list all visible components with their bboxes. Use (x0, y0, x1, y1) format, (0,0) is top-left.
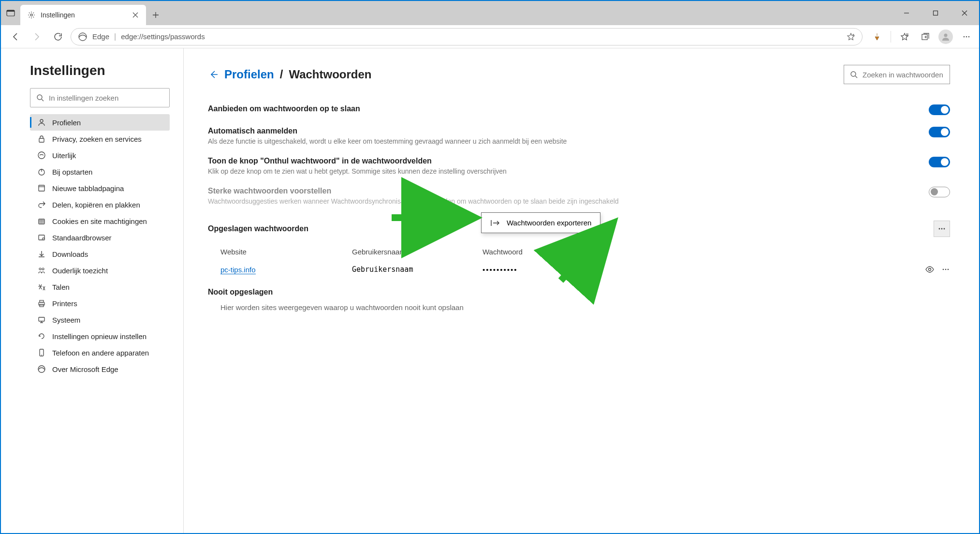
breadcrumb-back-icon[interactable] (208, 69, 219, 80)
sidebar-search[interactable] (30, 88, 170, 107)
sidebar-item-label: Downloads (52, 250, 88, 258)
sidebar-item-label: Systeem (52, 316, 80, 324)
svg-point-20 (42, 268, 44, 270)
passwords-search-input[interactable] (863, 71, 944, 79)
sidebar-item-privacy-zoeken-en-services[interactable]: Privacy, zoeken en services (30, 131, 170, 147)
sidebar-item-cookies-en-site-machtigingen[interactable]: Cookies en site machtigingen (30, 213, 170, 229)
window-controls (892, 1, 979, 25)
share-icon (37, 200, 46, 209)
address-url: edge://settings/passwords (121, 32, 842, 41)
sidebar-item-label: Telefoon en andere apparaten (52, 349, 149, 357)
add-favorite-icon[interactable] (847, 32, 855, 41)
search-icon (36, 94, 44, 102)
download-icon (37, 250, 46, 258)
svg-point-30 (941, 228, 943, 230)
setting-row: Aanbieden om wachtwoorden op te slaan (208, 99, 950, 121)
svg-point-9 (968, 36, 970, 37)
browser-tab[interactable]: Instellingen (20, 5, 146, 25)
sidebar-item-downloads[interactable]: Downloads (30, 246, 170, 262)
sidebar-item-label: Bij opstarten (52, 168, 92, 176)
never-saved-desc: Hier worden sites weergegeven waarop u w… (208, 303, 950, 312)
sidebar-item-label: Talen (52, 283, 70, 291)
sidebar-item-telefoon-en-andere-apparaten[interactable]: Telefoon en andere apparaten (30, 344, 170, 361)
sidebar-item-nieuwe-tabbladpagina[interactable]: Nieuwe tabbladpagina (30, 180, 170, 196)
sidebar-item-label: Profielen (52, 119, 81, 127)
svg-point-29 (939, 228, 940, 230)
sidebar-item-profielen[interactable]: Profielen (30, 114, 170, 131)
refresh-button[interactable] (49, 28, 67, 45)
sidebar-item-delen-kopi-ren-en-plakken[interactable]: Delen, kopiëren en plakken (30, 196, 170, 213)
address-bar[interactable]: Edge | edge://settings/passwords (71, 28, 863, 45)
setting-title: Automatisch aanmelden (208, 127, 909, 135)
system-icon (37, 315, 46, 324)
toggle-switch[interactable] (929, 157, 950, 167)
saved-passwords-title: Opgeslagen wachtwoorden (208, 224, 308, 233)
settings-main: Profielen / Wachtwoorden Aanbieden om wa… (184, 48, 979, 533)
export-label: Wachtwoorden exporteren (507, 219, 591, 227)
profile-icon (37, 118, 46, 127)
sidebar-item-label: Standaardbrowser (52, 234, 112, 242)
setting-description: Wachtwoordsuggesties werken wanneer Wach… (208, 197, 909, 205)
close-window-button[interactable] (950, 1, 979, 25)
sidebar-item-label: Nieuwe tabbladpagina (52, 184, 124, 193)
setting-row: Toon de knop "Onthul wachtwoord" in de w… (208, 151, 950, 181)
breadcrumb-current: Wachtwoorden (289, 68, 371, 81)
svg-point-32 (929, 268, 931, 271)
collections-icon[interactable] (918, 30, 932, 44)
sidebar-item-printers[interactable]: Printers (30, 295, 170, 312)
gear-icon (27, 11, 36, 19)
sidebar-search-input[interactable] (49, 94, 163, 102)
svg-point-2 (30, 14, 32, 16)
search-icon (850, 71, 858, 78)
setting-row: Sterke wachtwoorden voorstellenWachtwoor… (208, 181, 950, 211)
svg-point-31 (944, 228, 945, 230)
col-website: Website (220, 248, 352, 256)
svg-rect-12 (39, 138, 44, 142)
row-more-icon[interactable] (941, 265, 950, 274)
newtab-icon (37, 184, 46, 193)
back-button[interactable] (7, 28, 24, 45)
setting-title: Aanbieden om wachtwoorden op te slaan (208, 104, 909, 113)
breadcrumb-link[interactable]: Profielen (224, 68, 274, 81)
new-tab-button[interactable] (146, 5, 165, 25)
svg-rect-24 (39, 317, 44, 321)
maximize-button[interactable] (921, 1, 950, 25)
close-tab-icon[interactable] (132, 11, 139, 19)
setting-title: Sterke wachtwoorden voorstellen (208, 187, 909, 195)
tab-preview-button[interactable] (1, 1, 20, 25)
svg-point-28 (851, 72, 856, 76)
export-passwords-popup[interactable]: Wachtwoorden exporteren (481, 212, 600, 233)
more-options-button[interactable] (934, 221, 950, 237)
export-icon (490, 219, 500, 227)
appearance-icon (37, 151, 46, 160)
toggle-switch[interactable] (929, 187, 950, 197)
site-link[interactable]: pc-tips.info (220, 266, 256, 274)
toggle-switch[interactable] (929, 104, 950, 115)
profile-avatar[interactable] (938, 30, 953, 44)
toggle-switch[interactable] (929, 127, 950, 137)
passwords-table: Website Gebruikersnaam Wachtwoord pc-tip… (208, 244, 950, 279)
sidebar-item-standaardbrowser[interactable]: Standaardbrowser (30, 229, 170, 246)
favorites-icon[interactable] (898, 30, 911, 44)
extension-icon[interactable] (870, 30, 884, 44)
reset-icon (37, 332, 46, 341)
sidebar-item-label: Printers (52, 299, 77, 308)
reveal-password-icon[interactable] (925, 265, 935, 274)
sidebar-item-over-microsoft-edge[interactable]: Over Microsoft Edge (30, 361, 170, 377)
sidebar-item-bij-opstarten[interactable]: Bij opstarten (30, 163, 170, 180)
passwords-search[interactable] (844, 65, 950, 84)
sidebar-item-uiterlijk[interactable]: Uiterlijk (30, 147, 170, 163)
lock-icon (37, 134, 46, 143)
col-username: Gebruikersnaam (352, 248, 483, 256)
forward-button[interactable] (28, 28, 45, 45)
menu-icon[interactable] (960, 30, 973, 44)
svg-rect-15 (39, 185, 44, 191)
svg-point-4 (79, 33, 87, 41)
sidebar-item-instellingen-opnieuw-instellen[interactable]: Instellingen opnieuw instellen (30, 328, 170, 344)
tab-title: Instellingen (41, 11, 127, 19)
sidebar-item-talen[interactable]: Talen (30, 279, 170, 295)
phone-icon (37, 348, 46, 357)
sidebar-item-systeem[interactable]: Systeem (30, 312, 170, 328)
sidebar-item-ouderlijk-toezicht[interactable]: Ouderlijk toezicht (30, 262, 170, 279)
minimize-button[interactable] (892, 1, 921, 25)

WHAT THE TASK REQUIRES
Every line above must appear in the answer unchanged, and no picture may appear in it.

RESULT FOR THIS EXERCISE
list all visible components with their bboxes. Use (x0, y0, x1, y1) format, (0,0) is top-left.
breadcrumb-back-icon[interactable] (208, 69, 219, 80)
sidebar-search[interactable] (30, 88, 170, 107)
sidebar-item-label: Downloads (52, 250, 88, 258)
sidebar-item-label: Systeem (52, 316, 80, 324)
svg-point-20 (42, 268, 44, 270)
passwords-search-input[interactable] (863, 71, 944, 79)
sidebar-item-privacy-zoeken-en-services[interactable]: Privacy, zoeken en services (30, 131, 170, 147)
sidebar-item-cookies-en-site-machtigingen[interactable]: Cookies en site machtigingen (30, 213, 170, 229)
window-controls (892, 1, 979, 25)
share-icon (37, 200, 46, 209)
address-url: edge://settings/passwords (121, 32, 842, 41)
sidebar-item-label: Telefoon en andere apparaten (52, 349, 149, 357)
add-favorite-icon[interactable] (847, 32, 855, 41)
search-icon (36, 94, 44, 102)
download-icon (37, 250, 46, 258)
svg-point-30 (941, 228, 943, 230)
setting-row: Aanbieden om wachtwoorden op te slaan (208, 99, 950, 121)
svg-point-9 (968, 36, 970, 37)
browser-tab[interactable]: Instellingen (20, 5, 146, 25)
sidebar-item-downloads[interactable]: Downloads (30, 246, 170, 262)
sidebar-item-label: Bij opstarten (52, 168, 92, 176)
never-saved-desc: Hier worden sites weergegeven waarop u w… (208, 303, 950, 312)
sidebar-item-label: Talen (52, 283, 70, 291)
sidebar-item-telefoon-en-andere-apparaten[interactable]: Telefoon en andere apparaten (30, 344, 170, 361)
sidebar-item-nieuwe-tabbladpagina[interactable]: Nieuwe tabbladpagina (30, 180, 170, 196)
sidebar-item-label: Profielen (52, 119, 81, 127)
svg-point-29 (939, 228, 940, 230)
sidebar-item-profielen[interactable]: Profielen (30, 114, 170, 131)
refresh-button[interactable] (49, 28, 67, 45)
sidebar-item-delen-kopi-ren-en-plakken[interactable]: Delen, kopiëren en plakken (30, 196, 170, 213)
address-bar[interactable]: Edge | edge://settings/passwords (71, 28, 863, 45)
setting-title: Automatisch aanmelden (208, 127, 909, 135)
system-icon (37, 315, 46, 324)
toggle-switch[interactable] (929, 157, 950, 167)
saved-passwords-title: Opgeslagen wachtwoorden (208, 224, 308, 233)
settings-main: Profielen / Wachtwoorden Aanbieden om wa… (184, 48, 979, 533)
export-label: Wachtwoorden exporteren (507, 219, 591, 227)
profile-icon (37, 118, 46, 127)
sidebar-item-label: Standaardbrowser (52, 234, 112, 242)
setting-description: Wachtwoordsuggesties werken wanneer Wach… (208, 197, 909, 205)
close-window-button[interactable] (950, 1, 979, 25)
sidebar-item-label: Nieuwe tabbladpagina (52, 184, 124, 193)
setting-row: Toon de knop "Onthul wachtwoord" in de w… (208, 151, 950, 181)
breadcrumb-current: Wachtwoorden (289, 68, 371, 81)
svg-point-32 (929, 268, 931, 271)
collections-icon[interactable] (918, 30, 932, 44)
sidebar-item-printers[interactable]: Printers (30, 295, 170, 312)
gear-icon (27, 11, 36, 19)
sidebar-search-input[interactable] (49, 94, 163, 102)
svg-point-2 (30, 14, 32, 16)
search-icon (850, 71, 858, 78)
setting-row: Sterke wachtwoorden voorstellenWachtwoor… (208, 181, 950, 211)
svg-point-31 (944, 228, 945, 230)
col-website: Website (220, 248, 352, 256)
svg-rect-12 (39, 138, 44, 142)
row-more-icon[interactable] (941, 265, 950, 274)
newtab-icon (37, 184, 46, 193)
back-button[interactable] (7, 28, 24, 45)
setting-title: Aanbieden om wachtwoorden op te slaan (208, 104, 909, 113)
breadcrumb-link[interactable]: Profielen (224, 68, 274, 81)
new-tab-button[interactable] (146, 5, 165, 25)
svg-rect-24 (39, 317, 44, 321)
maximize-button[interactable] (921, 1, 950, 25)
close-tab-icon[interactable] (132, 11, 139, 19)
setting-title: Sterke wachtwoorden voorstellen (208, 187, 909, 195)
tab-preview-button[interactable] (1, 1, 20, 25)
svg-point-28 (851, 72, 856, 76)
export-passwords-popup[interactable]: Wachtwoorden exporteren (481, 212, 600, 233)
more-options-button[interactable] (934, 221, 950, 237)
export-icon (490, 219, 500, 227)
appearance-icon (37, 151, 46, 160)
toggle-switch[interactable] (929, 187, 950, 197)
site-link[interactable]: pc-tips.info (220, 266, 256, 274)
toggle-switch[interactable] (929, 104, 950, 115)
profile-avatar[interactable] (938, 30, 953, 44)
toggle-switch[interactable] (929, 127, 950, 137)
passwords-table: Website Gebruikersnaam Wachtwoord pc-tip… (208, 244, 950, 279)
sidebar-item-standaardbrowser[interactable]: Standaardbrowser (30, 229, 170, 246)
favorites-icon[interactable] (898, 30, 911, 44)
extension-icon[interactable] (870, 30, 884, 44)
reset-icon (37, 332, 46, 341)
sidebar-item-label: Printers (52, 299, 77, 308)
reveal-password-icon[interactable] (925, 265, 935, 274)
sidebar-item-over-microsoft-edge[interactable]: Over Microsoft Edge (30, 361, 170, 377)
sidebar-item-bij-opstarten[interactable]: Bij opstarten (30, 163, 170, 180)
passwords-search[interactable] (844, 65, 950, 84)
sidebar-item-uiterlijk[interactable]: Uiterlijk (30, 147, 170, 163)
lock-icon (37, 134, 46, 143)
col-username: Gebruikersnaam (352, 248, 483, 256)
forward-button[interactable] (28, 28, 45, 45)
menu-icon[interactable] (960, 30, 973, 44)
svg-rect-15 (39, 185, 44, 191)
svg-point-4 (79, 33, 87, 41)
sidebar-item-instellingen-opnieuw-instellen[interactable]: Instellingen opnieuw instellen (30, 328, 170, 344)
tab-title: Instellingen (41, 11, 127, 19)
sidebar-item-talen[interactable]: Talen (30, 279, 170, 295)
phone-icon (37, 348, 46, 357)
sidebar-item-systeem[interactable]: Systeem (30, 312, 170, 328)
sidebar-item-ouderlijk-toezicht[interactable]: Ouderlijk toezicht (30, 262, 170, 279)
minimize-button[interactable] (892, 1, 921, 25)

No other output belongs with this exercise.